La tarte à la crème du "retour de l'Etat".

L'oscillation de postures, entre les archétypes Capitalisme d'Etat et Libéralisme d'Etat n'est plus le reflet des rapports de force entre Bureaucraties Politiques et Bureaucraties Economiques. Elle recouvre désormais les besoins des plans de carrière des professionnels de la représentation politique craignant le chômage.

L'oscillation de postures, entre les archétypes Capitalisme d'Etat et Libéralisme d'Etat n'est plus le reflet des rapports de force entre Bureaucraties Politiques et Bureaucraties Economiques. Elle recouvre désormais les besoins des plans de carrière des professionnels de la représentation politique craignant le chômage et ceux des malchanceux d’hier qui veulent pouvoir enfin se caser.

Les bureaucraties économiques ont gagné le match par KO avec le suicide de l'anti-modèle soviétique.

Aujourd'hui, cette pantomime proposant un retour du "politique" ne vise qu'à désamorcer les critiques contre l'Etat, considéré comme inutile et contre productif, à travers sa calamiteuse gestion de la pandémie.

Ce même Etat, sous sa forme privatisée, étant absolument indispensable au "Libéralisme",  pour protéger ses exactions et lui assurer un financement sans limite, il lui faut donc le défendre.

Avec la virtualisation de la monnaie, le Capitalisme a cru fabriquer une économie idéale, débarrassée des affres de la concurrence et des demandes des travailleurs.

Cette économie vivant aux dépens de l'économie réelle, mais conservant sa totale autonomie en contrôlant l'Etat.

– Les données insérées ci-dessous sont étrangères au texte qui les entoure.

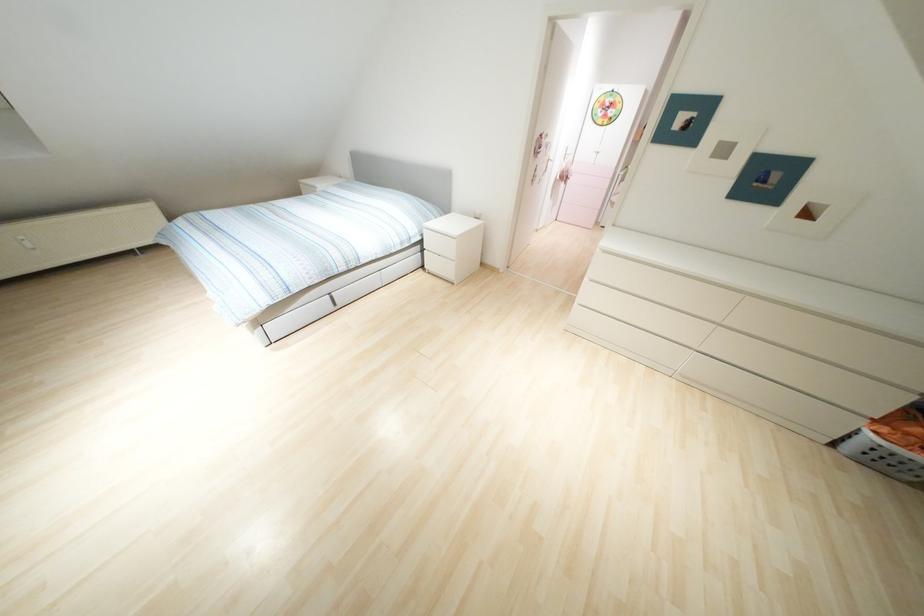 You are a GUI agent. You are given a task and a screenshot of the screen. Output one action in this format:
    pyautogui.click(x=<x>, y=<y>)
    Task: Click on the laundry basket
    The width and height of the screenshot is (924, 616).
    Given the screenshot: What is the action you would take?
    pyautogui.click(x=890, y=444) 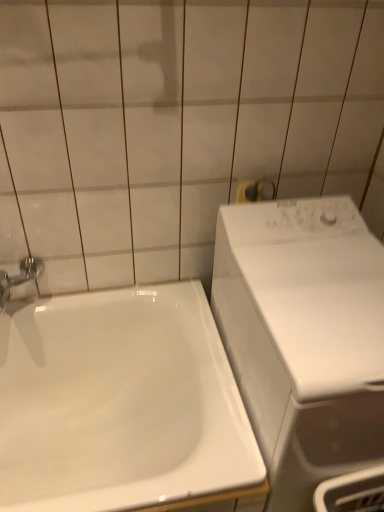 Question: From the image's perspective, is white glossy sink at lower left positioned above or below chrome metallic faucet at left?

Choices:
 (A) above
 (B) below

Answer: (B)

Question: Is white glossy sink at lower left to the left or to the right of chrome metallic faucet at left in the image?

Choices:
 (A) left
 (B) right

Answer: (B)

Question: Which object is the closest to the chrome metallic faucet at left?

Choices:
 (A) white glossy sink at lower left
 (B) white glossy washing machine at right

Answer: (A)

Question: Considering the real-world distances, which object is farthest from the white glossy washing machine at right?

Choices:
 (A) chrome metallic faucet at left
 (B) white glossy sink at lower left

Answer: (A)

Malheureusement,  cette économie virtuelle, n'a réussi à effacer que la pression des "producteurs", et souffre des mêmes défauts que l'économie réelle: La crise de surproduction, non de marchandises, mais cette fois-ci de Capitaux.

La création sans frein de Capitaux, qui ne s'appuient sur aucune création de valeur, et qui n'a pour fonction que de produire de la rente, par circulation et spéculation, a atteint son point critique.

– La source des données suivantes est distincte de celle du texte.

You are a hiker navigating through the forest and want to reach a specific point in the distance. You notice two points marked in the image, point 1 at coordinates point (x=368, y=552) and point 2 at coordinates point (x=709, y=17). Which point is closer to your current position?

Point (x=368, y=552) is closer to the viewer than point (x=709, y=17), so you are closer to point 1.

Le Capitalisme de production, sait se sortir de ce genre de situation, par la guerre, la destruction des "forces productives" obsolètes (humains compris), et la captation de la puissance d'endettement des Etats, pour reconstruire, en plus "moderne".

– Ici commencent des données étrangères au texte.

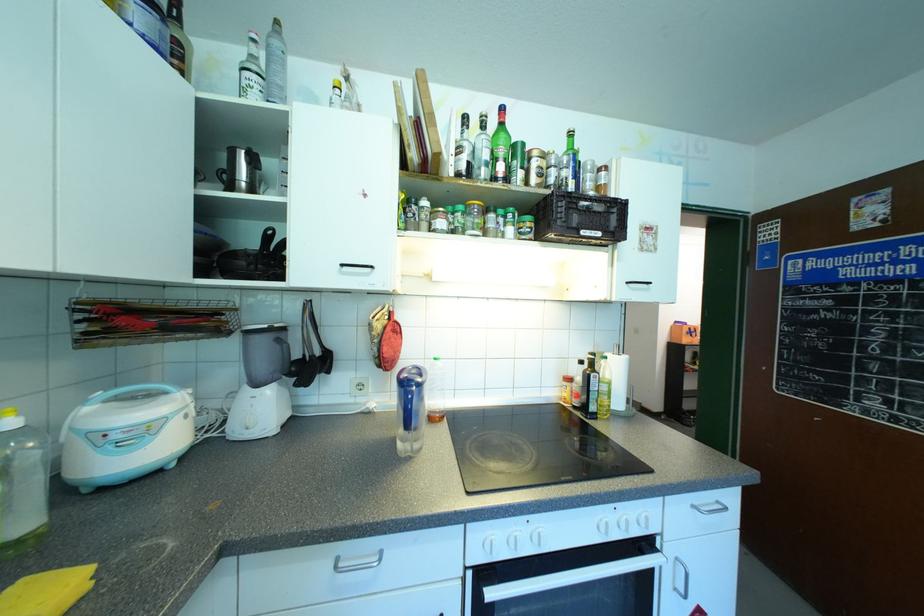 What do you see at coordinates (358, 562) in the screenshot?
I see `the silver cabinet handle` at bounding box center [358, 562].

Mais le Capitalisme de Prédation, totalement internationalisé, et ayant privatisé l’Etat, n’a aucune solution de ce genre.

La perte de contrôle de la création de Capitaux fictifs, rend totalement illusoire la gestion des Capitaux réels, opérée par le Capitalisme de Production.

Volkswagen ou Ford, font plus d’argent avec les crédits qu’ils accordent, qu’en produisant des voitures, pour autant, ils ne peuvent pas se transformer en banques, malgré tous leurs efforts.

Nous ne sommes pas en présence de contradictions qu’on pourrait dompter par la Dialectique, Marxiste, l’approche Proudhonienne de fusion des contraires semble malheureusement plus appropriée.

A l’importation massive de marchandises chinoises, va se superposer l’importation massive de leur mode de gestion des populations.

Les archétypes Capitalisme d’Etat et Libéralisme d’Etat, vont fusionner par la pratique aussi fortement qu’ils vont s’opposer par le discours, adoptant chez le contraire, le pire de ce qu’il sait faire.